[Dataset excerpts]
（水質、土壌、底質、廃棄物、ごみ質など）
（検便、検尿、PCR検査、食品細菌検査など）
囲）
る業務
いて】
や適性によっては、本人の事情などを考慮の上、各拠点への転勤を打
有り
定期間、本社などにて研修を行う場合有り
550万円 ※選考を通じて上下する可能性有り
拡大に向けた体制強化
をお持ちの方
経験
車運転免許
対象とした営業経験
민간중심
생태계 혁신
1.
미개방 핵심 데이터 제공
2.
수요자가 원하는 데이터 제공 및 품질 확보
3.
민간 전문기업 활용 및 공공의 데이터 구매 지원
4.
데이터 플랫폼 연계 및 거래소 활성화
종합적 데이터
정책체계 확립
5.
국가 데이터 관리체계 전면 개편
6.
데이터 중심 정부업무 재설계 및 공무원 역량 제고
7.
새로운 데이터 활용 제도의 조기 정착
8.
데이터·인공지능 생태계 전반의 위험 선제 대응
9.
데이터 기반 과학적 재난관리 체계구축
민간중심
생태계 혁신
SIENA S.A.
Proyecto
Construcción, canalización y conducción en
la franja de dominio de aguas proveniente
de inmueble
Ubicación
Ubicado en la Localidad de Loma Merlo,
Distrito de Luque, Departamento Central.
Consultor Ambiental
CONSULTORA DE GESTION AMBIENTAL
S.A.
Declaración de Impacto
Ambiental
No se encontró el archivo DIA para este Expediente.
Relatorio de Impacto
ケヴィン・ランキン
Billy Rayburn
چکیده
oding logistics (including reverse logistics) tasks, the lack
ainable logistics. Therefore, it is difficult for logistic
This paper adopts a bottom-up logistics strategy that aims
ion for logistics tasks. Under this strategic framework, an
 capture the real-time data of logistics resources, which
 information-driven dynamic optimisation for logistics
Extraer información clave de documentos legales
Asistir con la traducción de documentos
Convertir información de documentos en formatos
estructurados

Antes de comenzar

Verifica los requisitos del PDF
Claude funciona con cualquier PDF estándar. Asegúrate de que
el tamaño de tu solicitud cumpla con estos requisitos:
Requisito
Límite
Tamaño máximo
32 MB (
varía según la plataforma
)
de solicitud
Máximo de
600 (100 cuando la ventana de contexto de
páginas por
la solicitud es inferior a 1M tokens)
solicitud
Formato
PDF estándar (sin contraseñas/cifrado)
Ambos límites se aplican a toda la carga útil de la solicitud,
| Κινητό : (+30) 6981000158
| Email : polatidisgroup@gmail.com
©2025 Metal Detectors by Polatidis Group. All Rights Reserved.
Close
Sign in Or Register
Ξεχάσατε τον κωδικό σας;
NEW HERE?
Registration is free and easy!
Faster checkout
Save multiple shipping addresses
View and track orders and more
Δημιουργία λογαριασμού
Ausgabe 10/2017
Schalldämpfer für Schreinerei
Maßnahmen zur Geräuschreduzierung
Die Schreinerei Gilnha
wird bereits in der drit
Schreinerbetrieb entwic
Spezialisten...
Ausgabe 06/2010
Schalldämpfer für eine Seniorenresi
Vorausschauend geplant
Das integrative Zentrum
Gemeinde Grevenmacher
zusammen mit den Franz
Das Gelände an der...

§ **Description of the task**
Quote every record above exactly.

§ **Answer to this problem**
（水質、土壌、底質、廃棄物、ごみ質など）
（検便、検尿、PCR検査、食品細菌検査など）
囲）
る業務
いて】
や適性によっては、本人の事情などを考慮の上、各拠点への転勤を打
有り
定期間、本社などにて研修を行う場合有り
550万円 ※選考を通じて上下する可能性有り
拡大に向けた体制強化
をお持ちの方
経験
車運転免許
対象とした営業経験
민간중심
생태계 혁신
1.
미개방 핵심 데이터 제공
2.
수요자가 원하는 데이터 제공 및 품질 확보
3.
민간 전문기업 활용 및 공공의 데이터 구매 지원
4.
데이터 플랫폼 연계 및 거래소 활성화
종합적 데이터
정책체계 확립
5.
국가 데이터 관리체계 전면 개편
6.
데이터 중심 정부업무 재설계 및 공무원 역량 제고
7.
새로운 데이터 활용 제도의 조기 정착
8.
데이터·인공지능 생태계 전반의 위험 선제 대응
9.
데이터 기반 과학적 재난관리 체계구축
민간중심
생태계 혁신
SIENA S.A.
Proyecto
Construcción, canalización y conducción en
la franja de dominio de aguas proveniente
de inmueble
Ubicación
Ubicado en la Localidad de Loma Merlo,
Distrito de Luque, Departamento Central.
Consultor Ambiental
CONSULTORA DE GESTION AMBIENTAL
S.A.
Declaración de Impacto
Ambiental
No se encontró el archivo DIA para este Expediente.
Relatorio de Impacto
ケヴィン・ランキン
Billy Rayburn
چکیده
oding logistics (including reverse logistics) tasks, the lack
ainable logistics. Therefore, it is difficult for logistic
This paper adopts a bottom-up logistics strategy that aims
ion for logistics tasks. Under this strategic framework, an
 capture the real-time data of logistics resources, which
 information-driven dynamic optimisation for logistics
Extraer información clave de documentos legales
Asistir con la traducción de documentos
Convertir información de documentos en formatos
estructurados

Antes de comenzar

Verifica los requisitos del PDF
Claude funciona con cualquier PDF estándar. Asegúrate de que
el tamaño de tu solicitud cumpla con estos requisitos:
Requisito
Límite
Tamaño máximo
32 MB (
varía según la plataforma
)
de solicitud
Máximo de
600 (100 cuando la ventana de contexto de
páginas por
la solicitud es inferior a 1M tokens)
solicitud
Formato
PDF estándar (sin contraseñas/cifrado)
Ambos límites se aplican a toda la carga útil de la solicitud,
| Κινητό : (+30) 6981000158
| Email : polatidisgroup@gmail.com
©2025 Metal Detectors by Polatidis Group. All Rights Reserved.
Close
Sign in Or Register
Ξεχάσατε τον κωδικό σας;
NEW HERE?
Registration is free and easy!
Faster checkout
Save multiple shipping addresses
View and track orders and more
Δημιουργία λογαριασμού
Ausgabe 10/2017
Schalldämpfer für Schreinerei
Maßnahmen zur Geräuschreduzierung
Die Schreinerei Gilnha
wird bereits in der drit
Schreinerbetrieb entwic
Spezialisten...
Ausgabe 06/2010
Schalldämpfer für eine Seniorenresi
Vorausschauend geplant
Das integrative Zentrum
Gemeinde Grevenmacher
zusammen mit den Franz
Das Gelände an der...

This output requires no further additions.